The Battle of Guanzhong (关中战斗) was a battle fought between the nationalists and the communists during the Chinese Civil War in the post-World War II era and resulted in communist victory.

In the southern front of the nationalist dominated region bordering the communist base in Shaanxi – Gansu – Ningxia, the communist controlled region in Guanzhong had formed a bulge that the nationalists had long planned to eliminate.  The communist base in Guanzhong posed a serious threat to both Guanzhong and eastern Gansu, and also threatened the flank of the nationalist force in their planned attack on the communist capital, Yan'an.  Nationalists had a total of two divisions, totaling six brigades in the region and decided to eliminate the communist base in Guanzhong first.

Order of battle
Nationalist (8,100 total)
48th Brigade of the Reorganized 17th Division
123rd Brigade of the Reorganized 36th Division
135th Brigade of the Reorganized 15th Division
Two security regiments
Communist (3,700 total)
Newly Organized 4th Brigade
3rd Regiment of the 1st Garrison Brigade
7th Regiment of the 3rd Garrison Brigade

On December 31, 1946, nationalist forces consisting of the 48th Brigade of the Reorganized 17th Division, the 123rd Brigade of the Reorganized 36th Division, the 135th Brigade of the Reorganized 15th Division and two security regiments launched their offensive against the communist base in Guanzhong, succeeding in taking regions including Xipodian (西坡店), Gongjiaxie (巩家斜), Changshetou (长舌头), and Wuwangshan (武王山).  The communists, in response, decided to counterattack with their Newly Organized 4th Brigade, the 3rd Regiment of the 1st Garrison Brigade and the 7th Regiment of the 3rd Garrison Brigade.

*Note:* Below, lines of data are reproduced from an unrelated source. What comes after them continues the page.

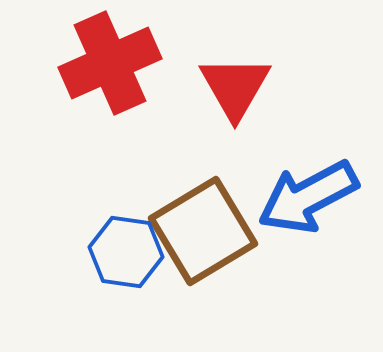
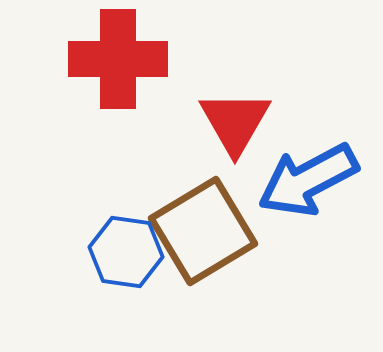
red cross: moved 8 px right, 4 px up; rotated 24 degrees clockwise
red triangle: moved 35 px down
blue arrow: moved 17 px up
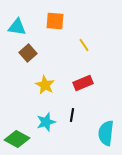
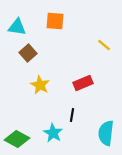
yellow line: moved 20 px right; rotated 16 degrees counterclockwise
yellow star: moved 5 px left
cyan star: moved 7 px right, 11 px down; rotated 24 degrees counterclockwise
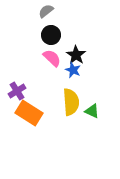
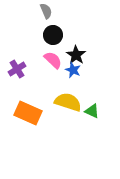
gray semicircle: rotated 105 degrees clockwise
black circle: moved 2 px right
pink semicircle: moved 1 px right, 2 px down
purple cross: moved 22 px up
yellow semicircle: moved 3 px left; rotated 68 degrees counterclockwise
orange rectangle: moved 1 px left; rotated 8 degrees counterclockwise
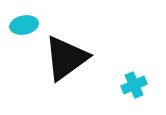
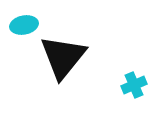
black triangle: moved 3 px left, 1 px up; rotated 15 degrees counterclockwise
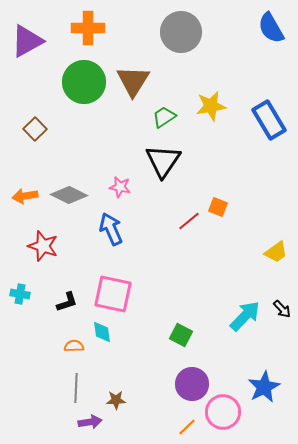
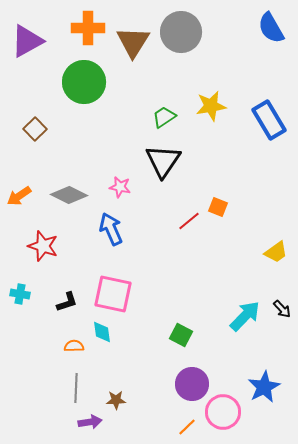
brown triangle: moved 39 px up
orange arrow: moved 6 px left; rotated 25 degrees counterclockwise
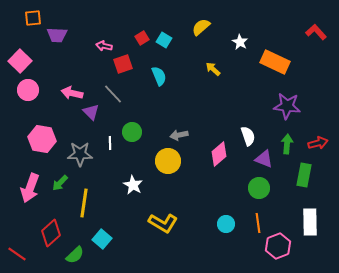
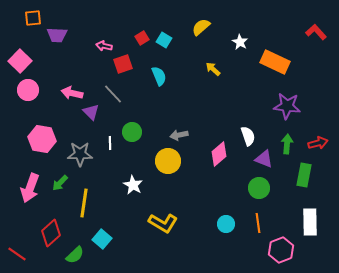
pink hexagon at (278, 246): moved 3 px right, 4 px down
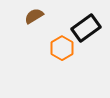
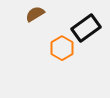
brown semicircle: moved 1 px right, 2 px up
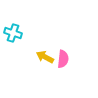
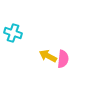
yellow arrow: moved 3 px right, 1 px up
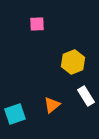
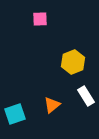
pink square: moved 3 px right, 5 px up
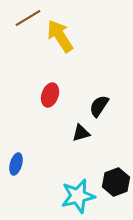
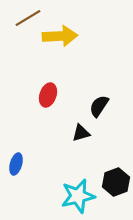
yellow arrow: rotated 120 degrees clockwise
red ellipse: moved 2 px left
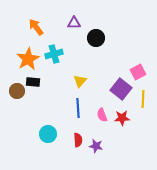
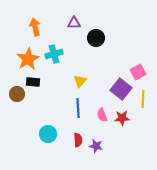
orange arrow: moved 1 px left; rotated 24 degrees clockwise
brown circle: moved 3 px down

On January 17, 1947, the 3rd Regiment of the communist 1st Garrison Brigade took the town of Yunyi (旬邑), badly mauling the nationalist defenders in the process. The 143rd Regiment of the 48th Brigade of the nationalist Reorganized 17th Division was immediately dispatched to retake the town, but the communists had already abandoned the town and retreated with the captured supplies.  Replenished with the newly captured supplies from the nationalists, the 3rd Regiment of the communist 1st Garrison Brigade and the communist Newly Organized 4th Brigade launched another round of assaults on nationalist positions aimed to neutralize the nationalist blockade line.  On January 26, 1947, nationalist forts including Liangzhuang (梁庄), Huangpu (黄甫), Baizitou (白子头), Jinchi (金池), and Longao (龙高) fell into enemy hands and over 35 km of nationalist blockade line on the enemy were neutralized by their communist enemy.

The nationalists planned a counterattack in order to restore the blockade.  The 368th Regiment of the 123rd Brigade of the nationalist Reorganized 36th Division at Chunhua (淳化) and the 143rd Regiment of the 48th Brigade of the nationalist Reorganized 17th Division retook Yunyi (旬邑) were order to attack the enemy in a pincer movement.  On January 29, 1947, the 368th Regiment of the 123rd Brigade of the nationalist Reorganized 36th Division reached the region of Tongrun (通润), while the 143rd Regiment of the 48th Brigade of the nationalist Reorganized 17th Division reached the regions of Jinchi (金池), and Longao (龙高).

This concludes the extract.